Sebagai tambahan, seorang diplomat dari Kementerian Luar Negeri Indonesia dalam kondisi anonim dan untuk kepentingan latar belakang mengatakan bahwa Kementerian Luar Negeri terus memantau kondisi di Tiongkok,  perhatian utama kami adalah perlindungan warga negara Indonesia.
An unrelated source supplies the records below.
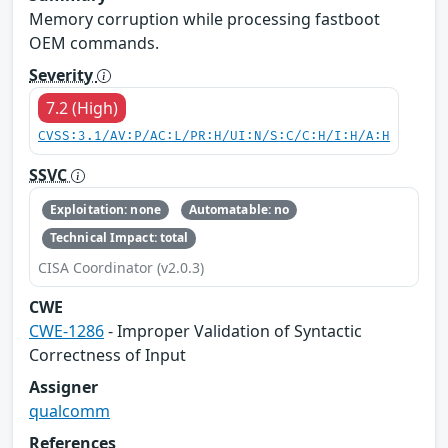
Memory corruption while processing fastboot
OEM commands.
Severity
7.2 (High)
CVSS:3.1/AV:P/AC:L/PR:H/UI:N/S:C/C:H/I:H/A:H
SSVC
Exploitation: none
Automatable: no
Technical Impact: total
CISA Coordinator (v2.0.3)
CWE
CWE-1286
- Improper Validation of Syntactic
Correctness of Input
Assigner
qualcomm
References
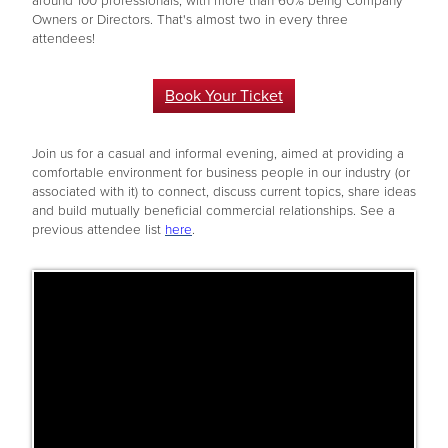
around 100 professionals, with more than 60% being Company
Owners or Directors. That's almost two in every three
attendees!
Book Your Ticket
Join us for a casual and informal evening, aimed at providing a
comfortable environment for business people in our industry (or
associated with it) to connect, discuss current topics, share ideas
and build mutually beneficial commercial relationships. See a
previous attendee list
here
.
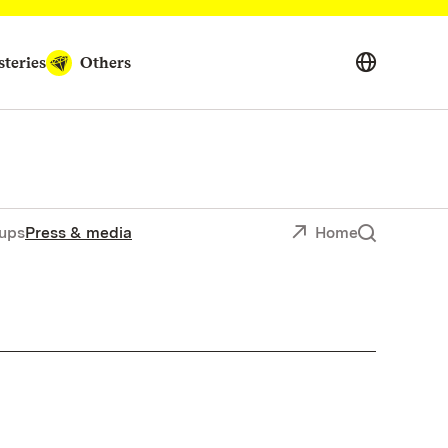
teries
Others
ups
Press & media
Home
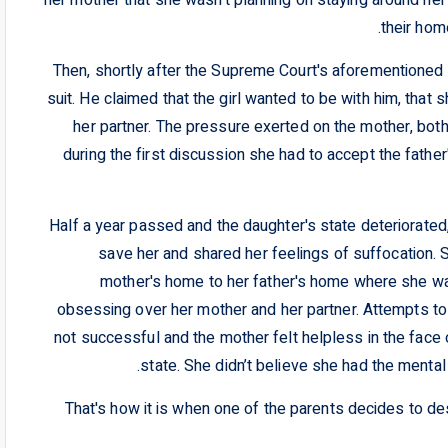
their hom
Then, shortly after the Supreme Court's aforementioned a
suit. He claimed that the girl wanted to be with him, tha
her partner. The pressure exerted on the mother, both
during the first discussion she had to accept the fathe
Half a year passed and the daughter's state deteriorate
save her and shared her feelings of suffocation. Sh
mother's home to her father's home where she wa
obsessing over her mother and her partner. Attempts to
not successful and the mother felt helpless in the face
state. She didn’t believe she had the mental
That's how it is when one of the parents decides to destr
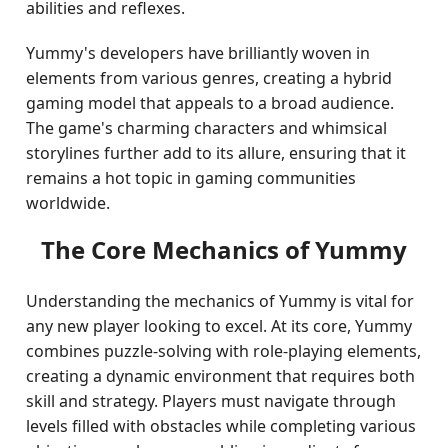
abilities and reflexes.
Yummy's developers have brilliantly woven in
elements from various genres, creating a hybrid
gaming model that appeals to a broad audience.
The game's charming characters and whimsical
storylines further add to its allure, ensuring that it
remains a hot topic in gaming communities
worldwide.
The Core Mechanics of Yummy
Understanding the mechanics of Yummy is vital for
any new player looking to excel. At its core, Yummy
combines puzzle-solving with role-playing elements,
creating a dynamic environment that requires both
skill and strategy. Players must navigate through
levels filled with obstacles while completing various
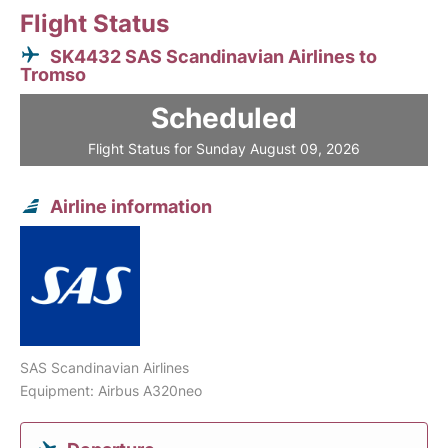
Flight Status
SK4432 SAS Scandinavian Airlines to
Tromso
Scheduled
Flight Status for Sunday August 09, 2026
Airline information
SAS Scandinavian Airlines
Equipment: Airbus A320neo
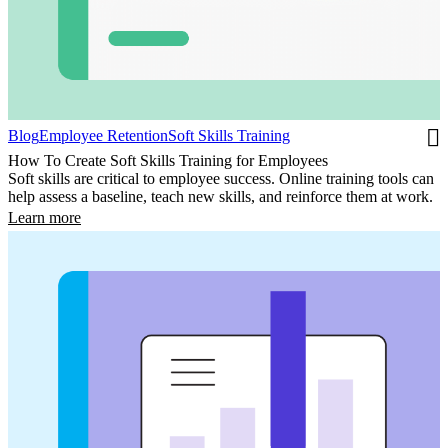
Blog
Employee Retention
Soft Skills Training
How To Create Soft Skills Training for Employees
Soft skills are critical to employee success. Online training tools can
help assess a baseline, teach new skills, and reinforce them at work.
Learn more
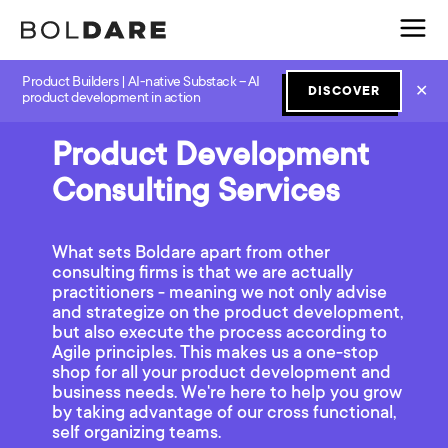
Product Builders | AI-native Substack – AI
✕
DISCOVER
product development in action
Product Development
Consulting Services
What sets Boldare apart from other
consulting firms is that we are actually
practitioners - meaning we not only advise
and strategize on the product development,
but also execute the process according to
Agile principles. This makes us a one-stop
shop for all your product development and
business needs. We're here to help you grow
by taking advantage of our cross functional,
self organizing teams.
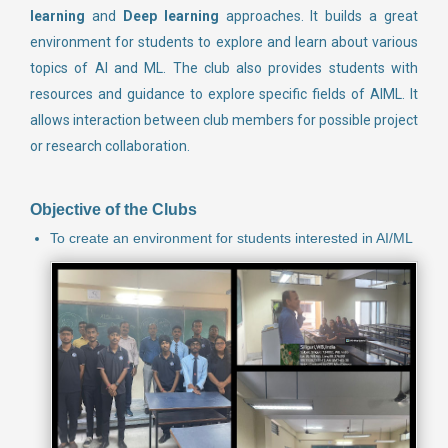
learning
and
Deep learning
approaches. It builds a great
environment for students to explore and learn about various
topics of AI and ML. The club also provides students with
resources and guidance to explore specific fields of AIML. It
allows interaction between club members for possible project
or research collaboration.
Objective of the Clubs
To create an environment for students interested in AI/ML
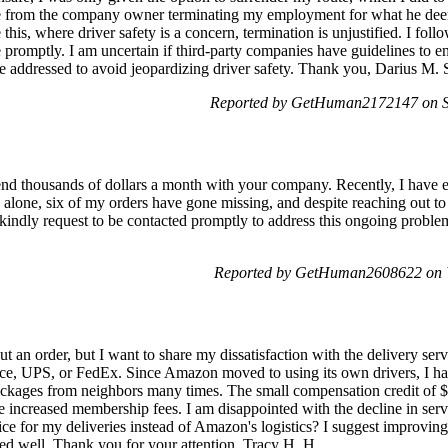
e from the company owner terminating my employment for what he deem
ke this, where driver safety is a concern, termination is unjustified. I fo
promptly. I am uncertain if third-party companies have guidelines to en
o be addressed to avoid jeopardizing driver safety. Thank you, Darius M
Reported by GetHuman2172147 on Sa
d thousands of dollars a month with your company. Recently, I have en
 alone, six of my orders have gone missing, and despite reaching out to
 kindly request to be contacted promptly to address this ongoing proble
Reported by GetHuman2608622 on 
 an order, but I want to share my dissatisfaction with the delivery servi
office, UPS, or FedEx. Since Amazon moved to using its own drivers, I h
packages from neighbors many times. The small compensation credit of $
 increased membership fees. I am disappointed with the decline in servic
e for my deliveries instead of Amazon's logistics? I suggest improving t
ed well. Thank you for your attention. Tracy H. H.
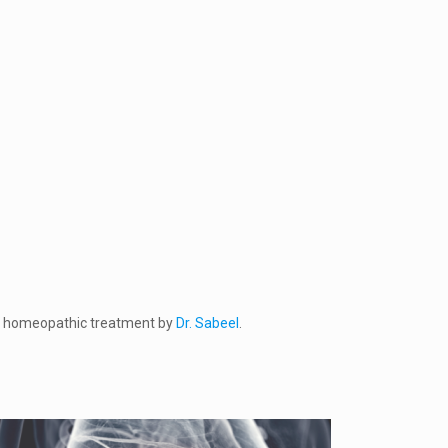
 get homeopathic treatment by
Dr. Sabeel
.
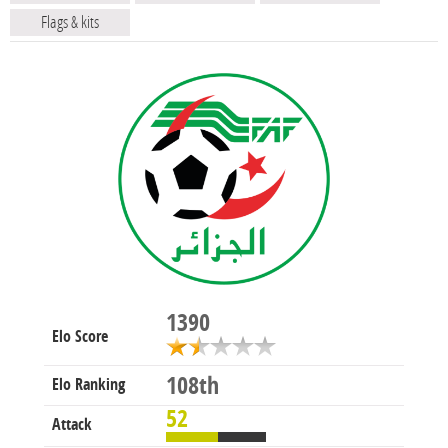
Flags & kits
1390
Elo Score
108th
Elo Ranking
52
Attack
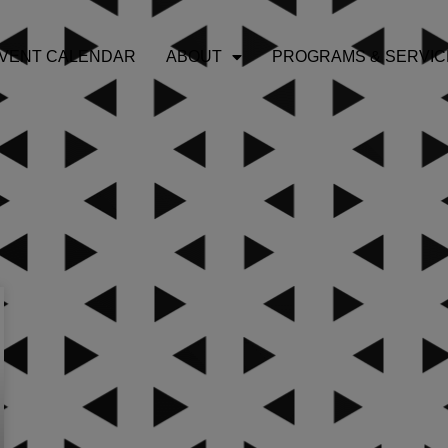
VENT CALENDAR
ABOUT
PROGRAMS & SERVIC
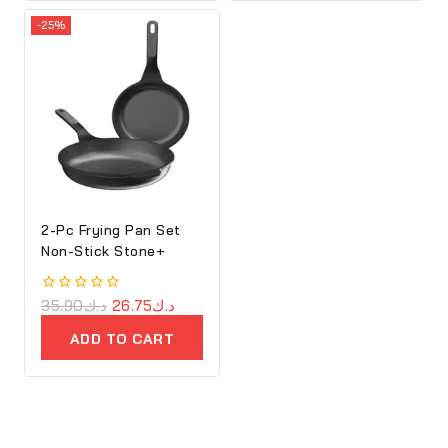
-25%
2-Pc Frying Pan Set
Non-Stick Stone+
0
35.90
د.ك
26.75
د.ك
out
of
ADD TO CART
5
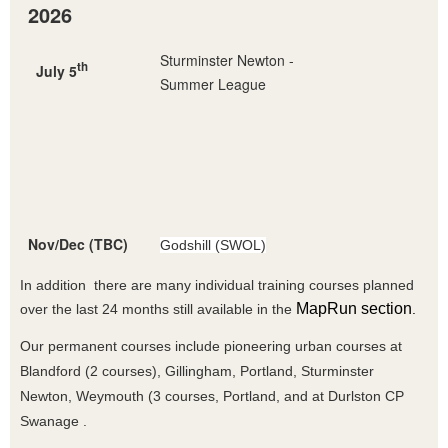
2026
Sturminster Newton -
th
July 5
Summer League
Nov/Dec (TBC)
Godshill (SWOL)
In addition there are many individual training courses planned
MapRun section
over the last 24 months still available in the
.
Our permanent courses include pioneering urban courses at
Blandford (2 courses), Gillingham, Portland, Sturminster
Newton, Weymouth (3 courses, Portland, and at Durlston CP
Swanage .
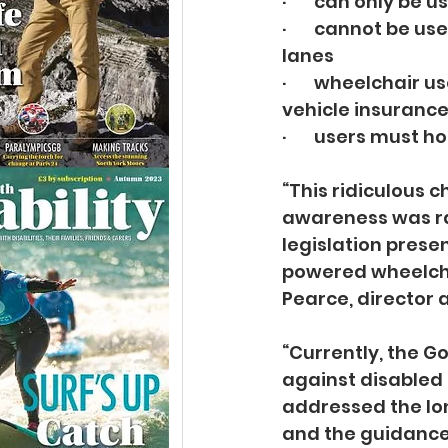
·       can only be
·       cannot be 
lanes
·       wheelchair
vehicle insuranc
·       users must 
“This ridiculous
awareness was rai
legislation prese
powered wheelchai
Pearce, director 
“Currently, the G
against disabled 
addressed the lon
and the guidance 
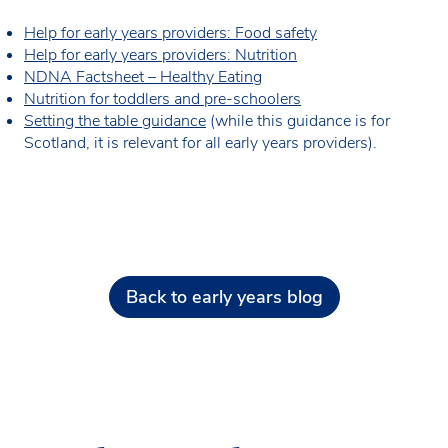
Help for early years providers: Food safety
Help for early years providers: Nutrition
NDNA Factsheet – Healthy Eating
Nutrition for toddlers and pre-schoolers
Setting the table guidance
(while this guidance is for
Scotland, it is relevant for all early years providers).
Back to early years blog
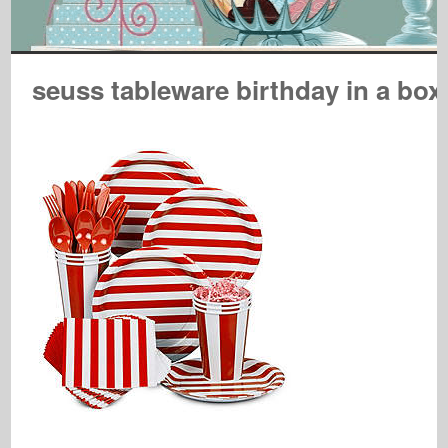
seuss tableware birthday in a box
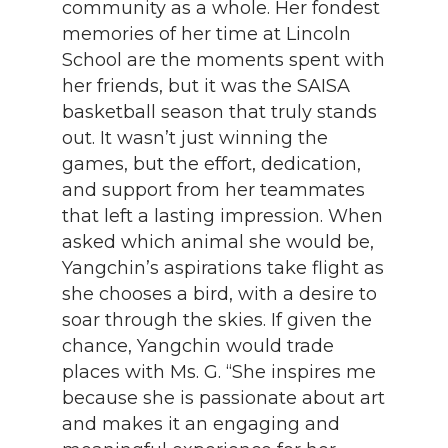
community as a whole. Her fondest
memories of her time at Lincoln
School are the moments spent with
her friends, but it was the SAISA
basketball season that truly stands
out. It wasn’t just winning the
games, but the effort, dedication,
and support from her teammates
that left a lasting impression. When
asked which animal she would be,
Yangchin’s aspirations take flight as
she chooses a bird, with a desire to
soar through the skies. If given the
chance, Yangchin would trade
places with Ms. G. “She inspires me
because she is passionate about art
and makes it an engaging and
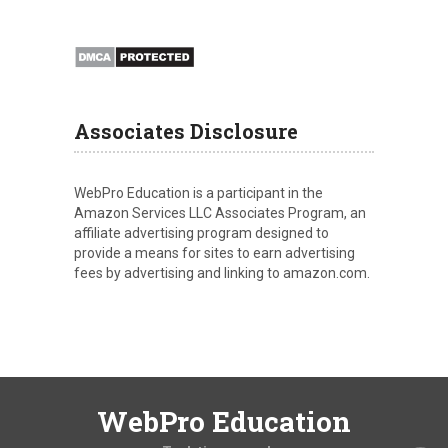
Associates Disclosure
WebPro Education is a participant in the
Amazon Services LLC Associates Program, an
affiliate advertising program designed to
provide a means for sites to earn advertising
fees by advertising and linking to amazon.com.
WebPro Education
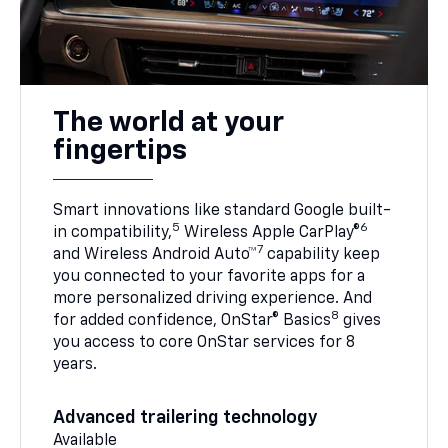
The world at your
fingertips
Smart innovations like standard Google built-
5
6
in compatibility,
Wireless Apple CarPlay®
7
and Wireless Android Auto™
capability keep
you connected to your favorite apps for a
more personalized driving experience. And
8
for added confidence, OnStar® Basics
gives
you access to core OnStar services for 8
years.
Advanced trailering technology
Available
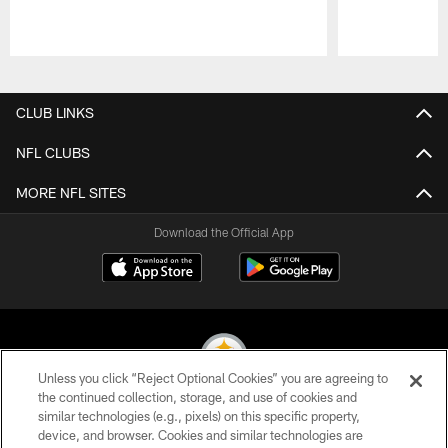
Pause
Play
CLUB LINKS
NFL CLUBS
MORE NFL SITES
Download the Official App
Unless you click “Reject Optional Cookies” you are agreeing to
the continued collection, storage, and use of cookies and
similar technologies (e.g., pixels) on this specific property,
© 2026 Pittsburgh Steelers. All Rights Reserved
device, and browser. Cookies and similar technologies are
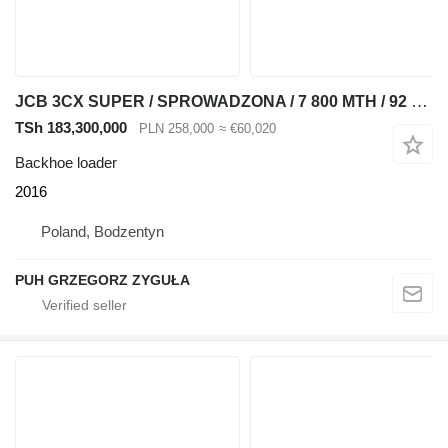
JCB 3CX SUPER / SPROWADZONA / 7 800 MTH / 92 KM
TSh 183,300,000
PLN 258,000
≈ €60,020
Backhoe loader
2016
Poland, Bodzentyn
PUH GRZEGORZ ZYGUŁA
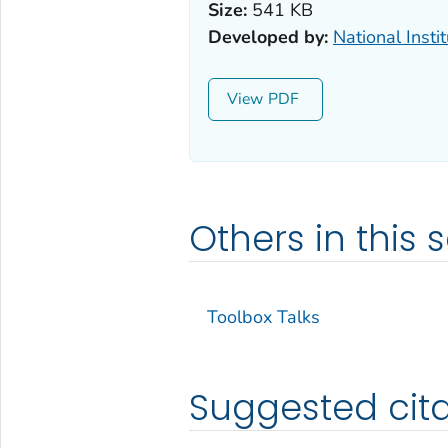
Size:
541 KB
Developed by:
National Insti
View
Others in this s
Toolbox Talks
Suggested cita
"Sejauh ini, seruan kami adalah untuk mengikuti apa yang telah disampaikan oleh Konsulat Jenderal Indonesia di Hong Kong," jelasnya seraya menambahkan bahwa warga negara Indonesia tidak berpartisipasi dalam masalah politik di sana.

Dia juga menambahkan bahwa Indonesia berharap semua pihak peduli tentang demonstrasi, "selalu menahan diri dan mematuhi hukum."

Sementara itu, dilihat dari kondisi Hong Kong saat ini, Penjabat Aktor Konsul Jenderal Indonesia, Mandala Sukarno Purba, kondisinya cenderung kondusif meskipun ada permintaan warga negara Indonesia untuk tetap waspada hingga 3 Oktober, mengenai gelombang protes yang sedang berlangsung. sana.

"Protes di Hong Kong adalah unik. Setelah itu terjadi, beberapa jam kemudian kondusif lagi. Mereka tidak ingin mengganggu kegiatan publik jika mereka tidak dipaksa, dan itupun sangat jarang. Orang asing juga sangat dihargai.

Dia menambahkan bahwa sampai sekarang, tidak ada laporan warga negara Indonesia menjadi korban dalam serangkaian protes dan kekacauan di Hong Kong.

"Sejauh ini semua warga negara Indonesia di Hong Kong berada dalam kondisi yang aman, tetapi kami terus mengabarkan pemantauan aktual dari kondisi terkini mengenai protes, memastikan warga kami menghindari kemungkinan demonstrasi yang buruk," lanjutnya.